** Exercise data **
"""

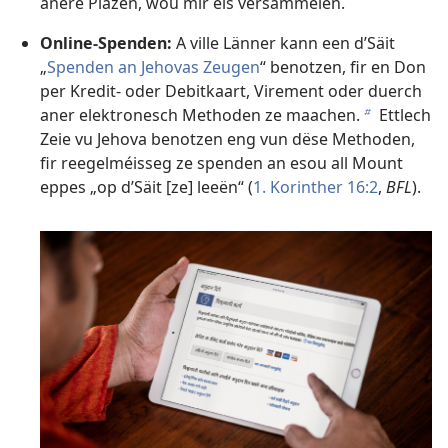
anere Plazen, wou mir eis versammelen.
Online-Spenden:
A ville Länner kann een d’Säit
„
Spenden an Jehovas Zeugen
“ benotzen, fir en Don
per Kredit- oder Debitkaart, Virement oder duerch
aner elektronesch Methoden ze maachen.
Ettlech
b
Zeie vu Jehova benotzen eng vun dëse Methoden,
fir reegelméisseg ze spenden an esou all Mount
eppes „op d’Säit [ze] leeën“ (
1. Korinther 16:2
,
BFL
).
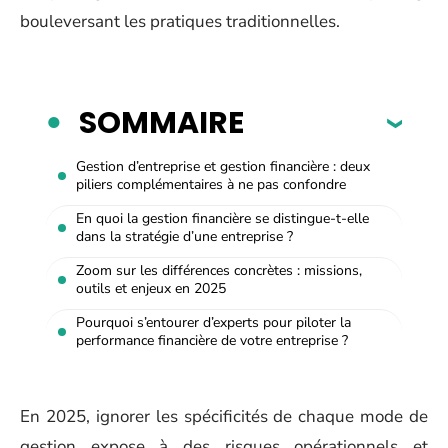
bouleversant les pratiques traditionnelles.
SOMMAIRE
Gestion d’entreprise et gestion financière : deux
piliers complémentaires à ne pas confondre
En quoi la gestion financière se distingue-t-elle
dans la stratégie d’une entreprise ?
Zoom sur les différences concrètes : missions,
outils et enjeux en 2025
Pourquoi s’entourer d’experts pour piloter la
performance financière de votre entreprise ?
En 2025, ignorer les spécificités de chaque mode de
gestion expose à des risques opérationnels et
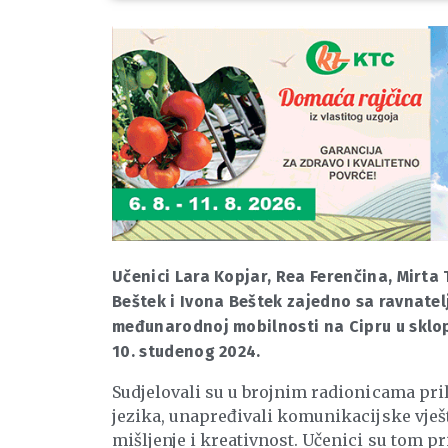
Učenici Lara Kopjar, Rea Ferenčina, Mirta T
Beštek i Ivona Beštek zajedno sa ravnatel
međunarodnoj mobilnosti na Cipru u sklop
10. studenog 2024.
Sudjelovali su u brojnim radionicama pri
jezika, unapređivali komunikacijske vješt
mišljenje i kreativnost. Učenici su tom p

"""

** Activity **
Excluding the pictures, write out exactly the lines from the line that contains "performance financière de votre entreprise ?" through the end of the records.

** Response **
performance financière de votre entreprise ?
En 2025, ignorer les spécificités de chaque mode de
gestion expose à des risques opérationnels et
Učenici Lara Kopjar, Rea Ferenčina, Mirta T
Beštek i Ivona Beštek zajedno sa ravnatel
međunarodnoj mobilnosti na Cipru u sklop
10. studenog 2024.
Sudjelovali su u brojnim radionicama pri
jezika, unapređivali komunikacijske vješt
mišljenje i kreativnost. Učenici su tom p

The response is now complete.